Le pot-bouille et le nationalisme.
On croirait, à entendre les nationalistes flamands, que l’amour qu’ils portent à leur Communauté n’a rien à voir avec le caractère d’extrême droite de la N-VA et du Vlaams Belang.
Quoi de plus éclatante démonstration du contraire que le dépôt par la N-VA d’un projet de loi proposant d'octroyer un bonus aux Régions par chômeur dont les allocations sont suspendues.
C’est une fois de plus la preuve que les partis de droite – pas seulement en Belgique – dévalent la pente fatale de l’économie libérale dans ce qu’elle a de plus contraire à l’intérêt des masses, croyant – de bonne ou de mauvaise foi – que le système n’a besoin que du sacrifice des gens du dessous, pour qu’il redémarre.

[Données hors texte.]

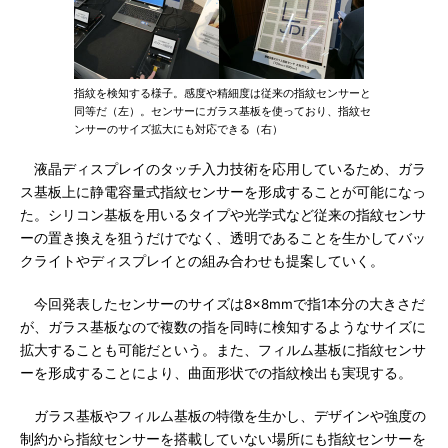
指紋を検知する様子。感度や精細度は従来の指紋センサーと
同等だ（左）。センサーにガラス基板を使っており、指紋セ
ンサーのサイズ拡大にも対応できる（右）
液晶ディスプレイのタッチ入力技術を応用しているため、ガラ
ス基板上に静電容量式指紋センサーを形成することが可能になっ
た。シリコン基板を用いるタイプや光学式など従来の指紋センサ
ーの置き換えを狙うだけでなく、透明であることを生かしてバッ
クライトやディスプレイとの組み合わせも提案していく。
今回発表したセンサーのサイズは8×8mmで指1本分の大きさだ
が、ガラス基板なので複数の指を同時に検知するようなサイズに
拡大することも可能だという。また、フィルム基板に指紋センサ
ーを形成することにより、曲面形状での指紋検出も実現する。
ガラス基板やフィルム基板の特徴を生かし、デザインや強度の
制約から指紋センサーを搭載していない場所にも指紋センサーを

Ces Flamands, qui n’aiment pas les Flamands dont le malheur est d’être chômeurs, sont exactement dans la ligne du combat du riche contre le pauvre. Prodigues de l’argent de la collectivité, lorsqu’il s’était agi de sauver les délinquants de la crise financière de 2008, les voilà à trouver scandaleux qu’on puisse être sans travail depuis plus de six mois et que l’on perçoive des allocations déjà fort chichement distribuées depuis les fonds publics.
Cela nous ramène à l’Ancien Régime, avant l’avènement du monde bourgeois, lorsque la noblesse propriétaire d’un pays, sans avoir contribué en rien à sa prospérité, se scandalisait des revendications, cependant modestes au début, du Tiers-Etat.
Les partisans de la N-VA savent-ils, en-dehors de leur nationalisme exacerbé, que leur combat, du point de vue économique pour l’orthodoxie capitaliste, est perdu d’avance ?
Certes, une bonne partie des Flamands est aveuglée par un sentiment de frustration et donc de haine par rapport aux francophones. Ce schéma de la lutte fratricide du bas pour les emplois, et les connivences du haut sur la concurrence, est l’idéal du capitalisme pur et dur. La N-VA a raison d’en profiter, il ne durera guère.
La dérive du système économique ne pourra pas éternellement être imputée aux francophones qui n’en peuvent.
Toute la stratégie de la N-VA tient dans l’exaspération entretenue par elle du sentiment de frustration à l’égard des autres Régions, avec tous les clichés que cela suppose.
L’effondrement du système économique ne se dissimulera pas longtemps derrière les chômeurs, puisque c’est le monde bourgeois qui s’effondre aujourd’hui. C’est la classe fondatrice de la démocratie qui va disparaître, celle qui fit l’essentiel du changement dans l’histoire du monde moderne et les Régions n’y sont pour rien !.
Déjà, l’Amérique n’est plus l’Amérique pour les mêmes raisons.
Ariana Huffington, dans son nouveau livre « L’Amérique qui tombe » nous donne un avant-goût de ce qui nous attend « Regardant le pays dans la vérité de ses chiffres et de la vie concrète de dizaines de millions de compatriotes de la classe moyenne, elle affirme que son pays avance à grands pas sur la voie du tiers-monde » (Marianne n° 729).
Cette Amérique que nous admirions du temps de la deuxième guerre mondiale, puis du plan Marshall et ensuite de la guerre froide, entre les sottises dites à son encontre, se profère une vérité. Celle-ci fut tellement rabâchée que chacun l’a encore en mémoire « le décalage entre le niveau de vie en Amérique et le nôtre est de dix ans ». Je laisse de côté les variantes qui vont jusqu’à vingt-cinq ans. Je retiens l’essentiel, à savoir que lier par des liens affectifs et économiques, notre destinée est inscrite dans le réel puisque nous deviendrons ce que l’Amérique est !
Dans l’Amérique d’Obama, les nids de poule des routes tuent davantage que l’alcool au volant. L’Amérique a besoin d’un plan Marshall qu’elle ne peut plus se payer. Non pas qu’elle n’en ait pas encore les moyens, mais parce que le lobby des grandes entreprises a « acheté » la démocratie américaine et ses élus.
Sous les oripeaux de théâtre du nationalisme flamand et de la N-VA, il y a une chose que Bart De Wever ne masquera plus longtemps : le système économique se détricote, quoi qu’il fasse, il ne rattrapera pas les mailles indéfiniment en accusant les victimes d’en être les fossoyeurs. Le capitalisme nous entraîne vers un abîme, dont même Bart De Wever n’a pas idée.
Le droit du sol sera demain bien moins important que celui de faire bouillir la marmite, et ce qu’on pourra y mettre sera mille fois préférables de le distribuer à tous, chômeurs compris, plutôt que le becqueter dans le dos du peuple.